Goal of the exercise
Copy out the entries that follow exactly, leaving every picture behind.

Provided data
::::::::

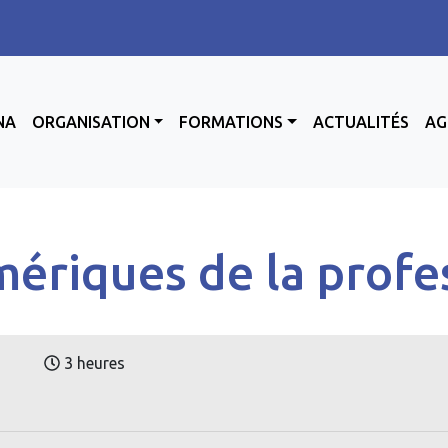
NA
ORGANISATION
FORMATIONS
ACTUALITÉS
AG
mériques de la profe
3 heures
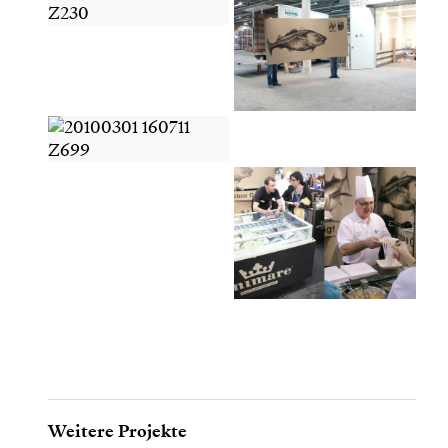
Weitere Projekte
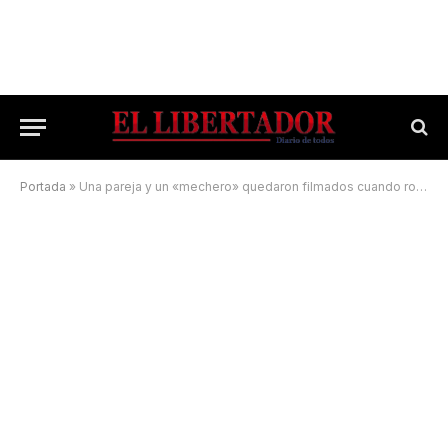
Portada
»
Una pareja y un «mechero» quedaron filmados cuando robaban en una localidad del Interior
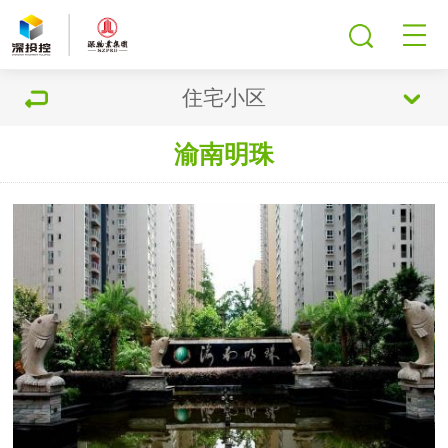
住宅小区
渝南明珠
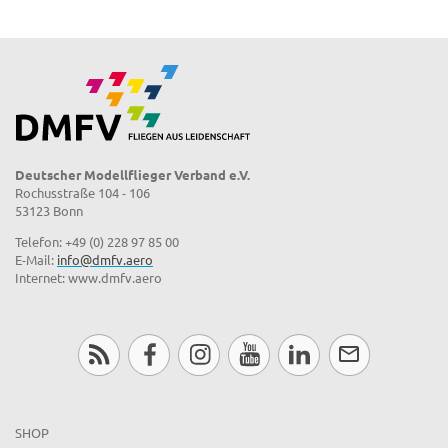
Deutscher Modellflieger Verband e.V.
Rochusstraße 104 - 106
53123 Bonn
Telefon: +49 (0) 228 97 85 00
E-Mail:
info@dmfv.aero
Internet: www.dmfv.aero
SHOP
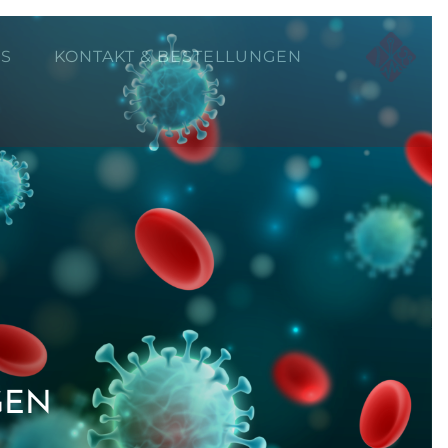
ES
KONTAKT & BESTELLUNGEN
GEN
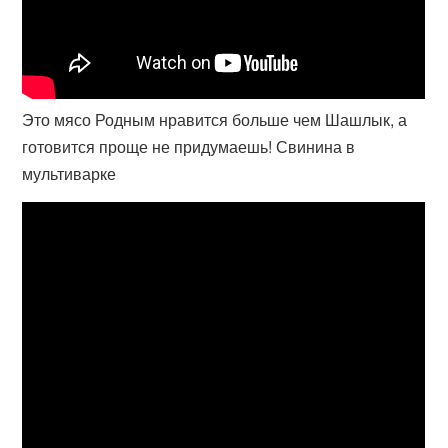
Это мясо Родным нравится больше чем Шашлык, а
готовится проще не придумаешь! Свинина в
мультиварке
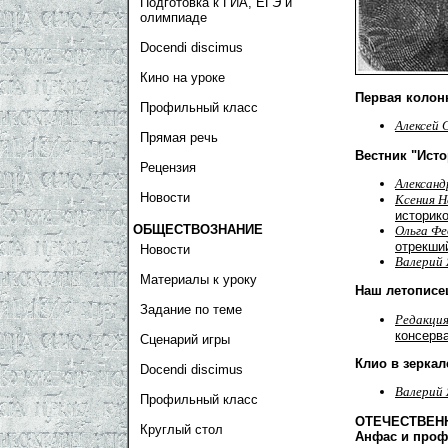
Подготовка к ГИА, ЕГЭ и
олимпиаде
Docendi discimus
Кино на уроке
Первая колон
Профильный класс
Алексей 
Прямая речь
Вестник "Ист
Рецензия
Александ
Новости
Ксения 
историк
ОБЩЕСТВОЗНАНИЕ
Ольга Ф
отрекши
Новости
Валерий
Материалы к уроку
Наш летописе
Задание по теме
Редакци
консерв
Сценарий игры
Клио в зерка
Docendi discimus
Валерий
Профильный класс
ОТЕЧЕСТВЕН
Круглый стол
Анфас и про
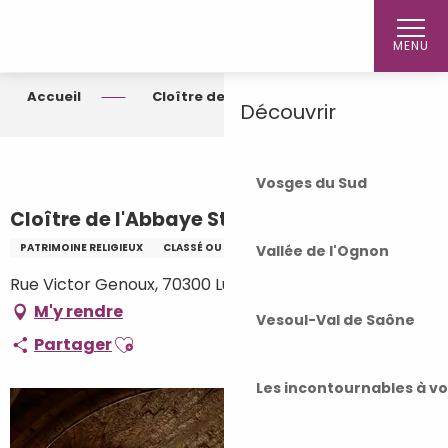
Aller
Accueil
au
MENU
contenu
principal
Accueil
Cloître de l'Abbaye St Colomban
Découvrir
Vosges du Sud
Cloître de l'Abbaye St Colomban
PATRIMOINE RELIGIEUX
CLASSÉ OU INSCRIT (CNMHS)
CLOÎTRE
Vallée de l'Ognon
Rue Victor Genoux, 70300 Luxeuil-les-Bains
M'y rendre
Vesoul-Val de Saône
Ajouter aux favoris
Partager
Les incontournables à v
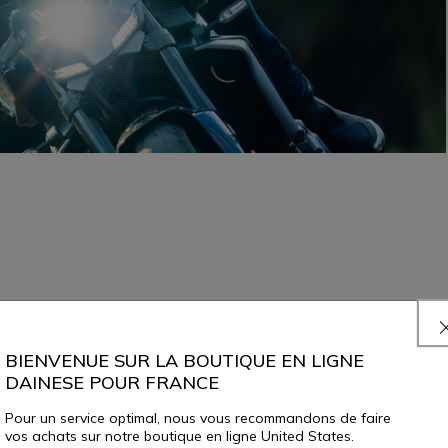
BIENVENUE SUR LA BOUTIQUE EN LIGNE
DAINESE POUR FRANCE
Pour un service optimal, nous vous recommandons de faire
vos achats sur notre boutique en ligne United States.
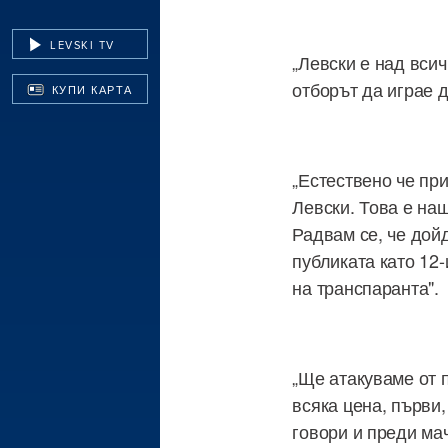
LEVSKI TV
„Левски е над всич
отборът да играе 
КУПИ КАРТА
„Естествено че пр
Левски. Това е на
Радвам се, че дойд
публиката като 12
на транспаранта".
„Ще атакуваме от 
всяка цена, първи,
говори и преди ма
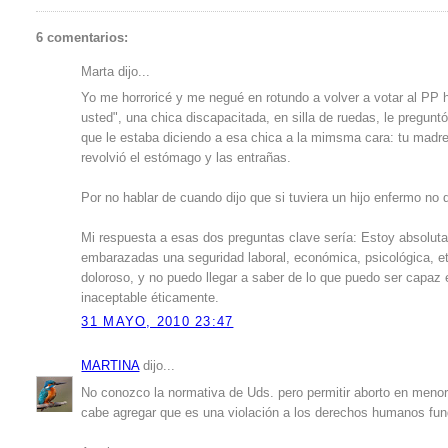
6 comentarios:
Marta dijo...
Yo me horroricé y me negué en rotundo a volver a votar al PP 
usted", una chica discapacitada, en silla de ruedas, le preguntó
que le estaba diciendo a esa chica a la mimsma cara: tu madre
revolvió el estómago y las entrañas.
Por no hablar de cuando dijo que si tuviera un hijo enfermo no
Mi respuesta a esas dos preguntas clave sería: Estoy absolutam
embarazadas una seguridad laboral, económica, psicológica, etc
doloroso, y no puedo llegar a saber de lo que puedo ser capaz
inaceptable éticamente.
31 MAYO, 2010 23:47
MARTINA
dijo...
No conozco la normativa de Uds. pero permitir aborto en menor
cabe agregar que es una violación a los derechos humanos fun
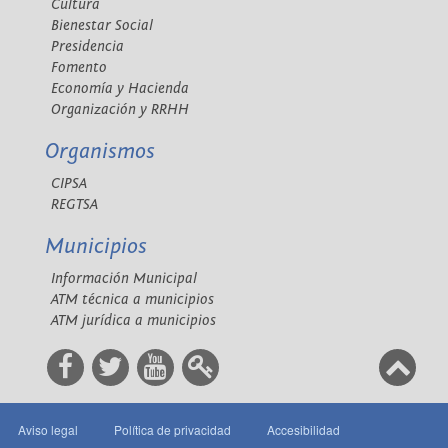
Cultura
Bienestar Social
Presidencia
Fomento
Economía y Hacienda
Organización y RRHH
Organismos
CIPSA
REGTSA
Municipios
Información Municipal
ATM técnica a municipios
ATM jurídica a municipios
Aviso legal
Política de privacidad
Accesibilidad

::::::::

Task response
NA
ORGANISATION
FORMATIONS
ACTUALITÉS
AG
mériques de la profe
3 heures
Weitere Projekte
Portada
»
Una pareja y un «mechero» quedaron filmados cuando robaban en una localidad del Interior
住宅小区
渝南明珠
Deutscher Modellflieger Verband e.V.
Rochusstraße 104 - 106
53123 Bonn
Telefon: +49 (0) 228 97 85 00
E-Mail:
info@dmfv.aero
Internet: www.dmfv.aero
SHOP
ES
KONTAKT & BESTELLUNGEN
GEN
Это мясо Родным нравится больше чем Шашлык, а
готовится проще не придумаешь! Свинина в
мультиварке
Подготовка к ГИА, ЕГЭ и
олимпиаде
Docendi discimus
Кино на уроке
Первая колон
Профильный класс
Алексей 
Прямая речь
Вестник "Ист
Рецензия
Александ
Новости
Ксения 
историк
ОБЩЕСТВОЗНАНИЕ
Ольга Ф
отрекши
Новости
Валерий
Материалы к уроку
Наш летописе
Задание по теме
Редакци
консерв
Сценарий игры
Клио в зерка
Docendi discimus
Валерий
Профильный класс
ОТЕЧЕСТВЕН
Круглый стол
Анфас и про
Aller
Accueil
au
MENU
contenu
principal
Accueil
Cloître de l'Abbaye St Colomban
Découvrir
Vosges du Sud
Cloître de l'Abbaye St Colomban
PATRIMOINE RELIGIEUX
CLASSÉ OU INSCRIT (CNMHS)
CLOÎTRE
Vallée de l'Ognon
Rue Victor Genoux, 70300 Luxeuil-les-Bains
M'y rendre
Vesoul-Val de Saône
Ajouter aux favoris
Partager
Les incontournables à v
BIENVENUE SUR LA BOUTIQUE EN LIGNE
DAINESE POUR FRANCE
Pour un service optimal, nous vous recommandons de faire
vos achats sur notre boutique en ligne United States.
LEVSKI TV
„Левски е над всич
отборът да играе 
КУПИ КАРТА
„Естествено че пр
Левски. Това е на
Радвам се, че дойд
публиката като 12
на транспаранта".
„Ще атакуваме от 
всяка цена, първи,
говори и преди ма
6 comentarios:
Marta dijo...
Yo me horroricé y me negué en rotundo a volver a votar al PP 
usted", una chica discapacitada, en silla de ruedas, le preguntó
que le estaba diciendo a esa chica a la mimsma cara: tu madre
revolvió el estómago y las entrañas.
Por no hablar de cuando dijo que si tuviera un hijo enfermo no
Mi respuesta a esas dos preguntas clave sería: Estoy absolutam
embarazadas una seguridad laboral, económica, psicológica, etc
doloroso, y no puedo llegar a saber de lo que puedo ser capaz
inaceptable éticamente.
31 MAYO, 2010 23:47
MARTINA
dijo...
No conozco la normativa de Uds. pero permitir aborto en menor
cabe agregar que es una violación a los derechos humanos fun
Cultura
Bienestar Social
Presidencia
Fomento
Economía y Hacienda
Organización y RRHH
Organismos
CIPSA
REGTSA
Municipios
Información Municipal
ATM técnica a municipios
ATM jurídica a municipios
Aviso legal
Política de privacidad
Accesibilidad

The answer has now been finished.